▸ Try it: Your answer must consist of exactly the lines below, starting with the line with "SAJ R6-8K-T2 (With AIO3)" and going on through the line with "عيادة مون سمايل لطب وجراحة الفم والاسنان", and nothing else.

(Dataset excerpts)
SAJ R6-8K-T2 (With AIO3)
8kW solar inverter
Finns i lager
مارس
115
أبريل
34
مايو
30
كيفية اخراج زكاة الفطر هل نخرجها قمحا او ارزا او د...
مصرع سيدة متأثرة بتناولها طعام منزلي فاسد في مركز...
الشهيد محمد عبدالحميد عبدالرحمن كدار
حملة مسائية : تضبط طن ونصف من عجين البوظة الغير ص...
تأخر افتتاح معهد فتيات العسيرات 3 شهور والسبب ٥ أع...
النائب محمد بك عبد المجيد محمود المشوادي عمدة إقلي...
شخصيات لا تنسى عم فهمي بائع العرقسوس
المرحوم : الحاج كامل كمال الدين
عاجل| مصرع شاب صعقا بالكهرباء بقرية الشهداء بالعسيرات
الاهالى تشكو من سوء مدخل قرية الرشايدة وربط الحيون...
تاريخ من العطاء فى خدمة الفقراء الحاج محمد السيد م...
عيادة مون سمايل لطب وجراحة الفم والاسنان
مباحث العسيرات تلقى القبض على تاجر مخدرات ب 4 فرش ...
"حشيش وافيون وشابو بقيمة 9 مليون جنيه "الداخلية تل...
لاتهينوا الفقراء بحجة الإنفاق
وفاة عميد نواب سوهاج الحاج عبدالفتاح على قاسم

--

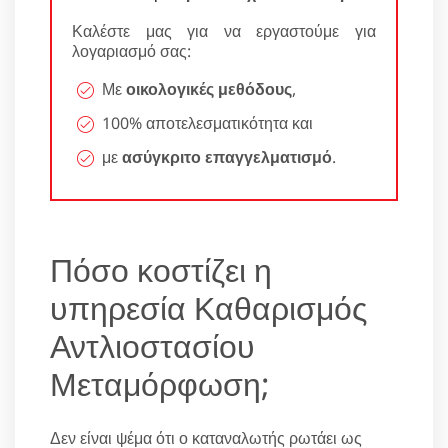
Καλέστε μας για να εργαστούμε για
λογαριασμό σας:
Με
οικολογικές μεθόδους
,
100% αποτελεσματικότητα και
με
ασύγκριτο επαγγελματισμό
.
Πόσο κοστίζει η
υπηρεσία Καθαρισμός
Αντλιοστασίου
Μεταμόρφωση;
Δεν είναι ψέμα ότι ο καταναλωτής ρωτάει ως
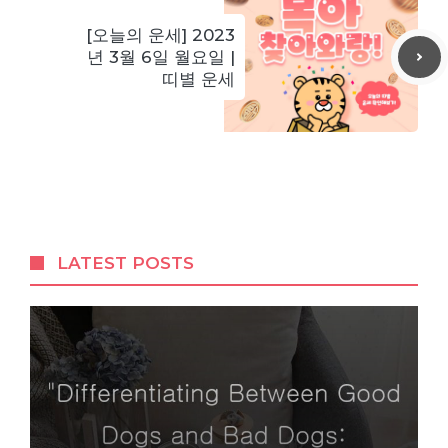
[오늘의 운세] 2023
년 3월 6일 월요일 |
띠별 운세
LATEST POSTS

* * *

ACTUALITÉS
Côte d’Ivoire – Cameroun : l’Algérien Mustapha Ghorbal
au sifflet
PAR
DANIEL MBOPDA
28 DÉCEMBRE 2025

▸ Response area:
SAJ R6-8K-T2 (With AIO3)
8kW solar inverter
Finns i lager
مارس
115
أبريل
34
مايو
30
كيفية اخراج زكاة الفطر هل نخرجها قمحا او ارزا او د...
مصرع سيدة متأثرة بتناولها طعام منزلي فاسد في مركز...
الشهيد محمد عبدالحميد عبدالرحمن كدار
حملة مسائية : تضبط طن ونصف من عجين البوظة الغير ص...
تأخر افتتاح معهد فتيات العسيرات 3 شهور والسبب ٥ أع...
النائب محمد بك عبد المجيد محمود المشوادي عمدة إقلي...
شخصيات لا تنسى عم فهمي بائع العرقسوس
المرحوم : الحاج كامل كمال الدين
عاجل| مصرع شاب صعقا بالكهرباء بقرية الشهداء بالعسيرات
الاهالى تشكو من سوء مدخل قرية الرشايدة وربط الحيون...
تاريخ من العطاء فى خدمة الفقراء الحاج محمد السيد م...
عيادة مون سمايل لطب وجراحة الفم والاسنان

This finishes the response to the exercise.